Council software halts postal vote to China

Red postbox on sunny street
Image caption,

Dr Hutton Ferris said the process had left him disenfranchised

  • Published

A voter has complained his postal ballot will not be counted because his local authority struggled to send it to China.

Lecturer Dr Daniel Hutton Ferris said Newcastle City Council told him its software could not recognise the Mandarin characters in the address of his accommodation in China.

The council said it spoke to Dr Hutton Ferris and agreed to send the ballot to the address, written in the Roman alphabet instead.

But Dr Hutton Ferris said he had still not received the ballot. "If it comes now, I won't have time to send back in time," he said.

Dr Hutton Ferris, a political theory lecturer at Newcastle University, applied for a postal vote soon after the general election was called in May, as he would be in China on holiday on 4 July.

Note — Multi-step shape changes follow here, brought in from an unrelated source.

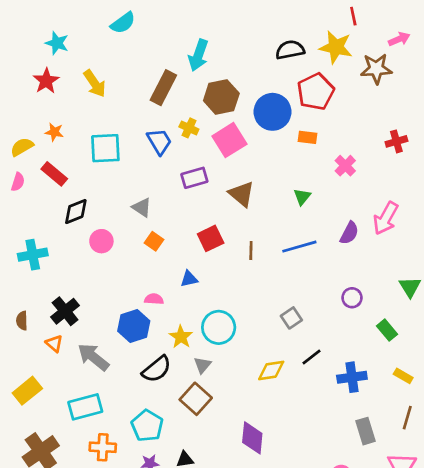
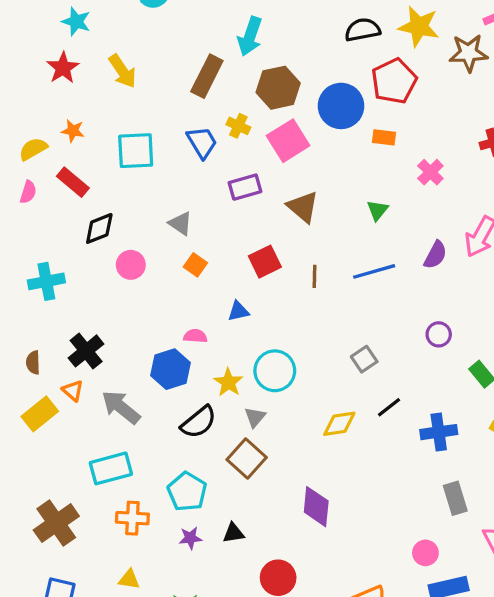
yellow rectangle: (27, 391) -> (40, 414), moved

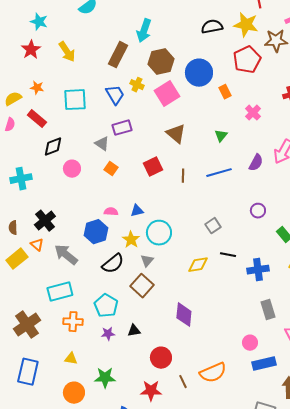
red pentagon: (394, 81) -> (247, 60), moved
orange rectangle: (384, 137) -> (225, 92), turned 56
purple rectangle: (245, 187) -> (122, 128), moved
blue triangle: (238, 311) -> (137, 211), moved
black line: (389, 407) -> (228, 255), turned 49

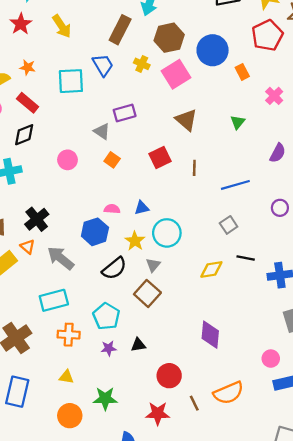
blue trapezoid: (115, 95) -> (103, 65), moved
black diamond: (53, 147) -> (24, 135), moved
blue line: (219, 173) -> (235, 185), moved
purple diamond: (184, 315) -> (210, 335), moved

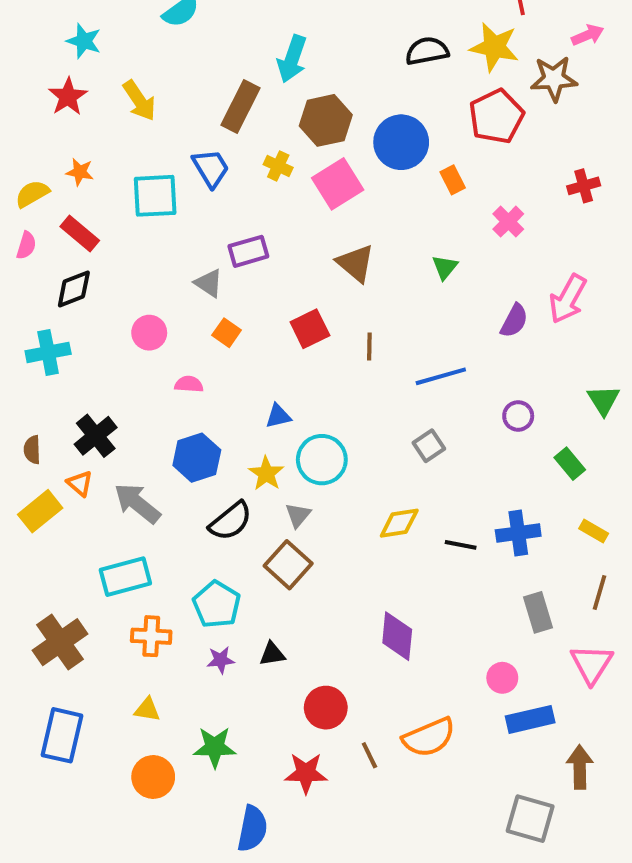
pink semicircle: (112, 209) -> (189, 384), moved
black line: (246, 258) -> (461, 545), moved

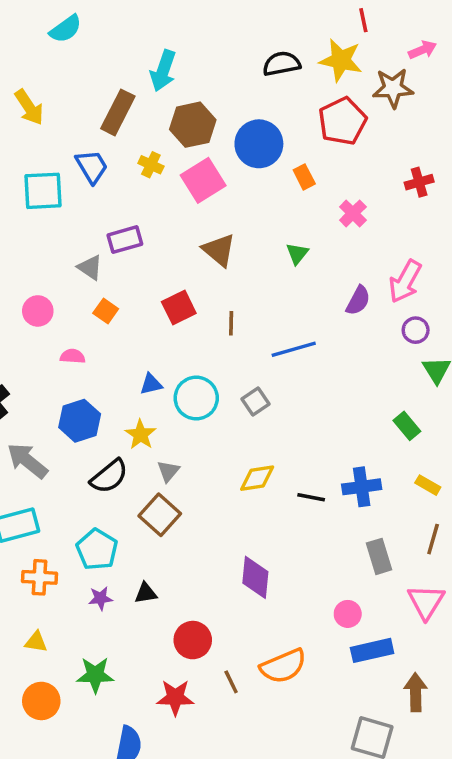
purple circle: (518, 416) -> (416, 330), moved
gray square: (429, 446) -> (255, 402), moved
cyan circle: (322, 460) -> (196, 398), moved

But after a week with no response and then a follow-up email, the local authority replied to say its software could not recognise the Mandarin characters in his postal address.

The lecturer explained he could write the address in Pinyn, a way of writing Mandarin Chinese in the Roman alphabet, but that using this system meant the ballot was less likely to be delivered to him.

The Chinese "postal system is better set up to read their own language," he said.

Dr Hutton Ferris said many countries did not write using the Roman alphabet and that the council should have better systems for sending out postal votes to these places.

The academic sent back his address in Pinyn to the council on 11 June, but has yet to receive a ballot.

He said the whole process had left him "disenfranchised" and said there "needs to be action taken on this".

"As a philosopher of democracy in my day job, I am appalled," he said.

The council said it had sent out the ballot to Dr Hutton Ferris last week and it was "now in the hands of the postal services".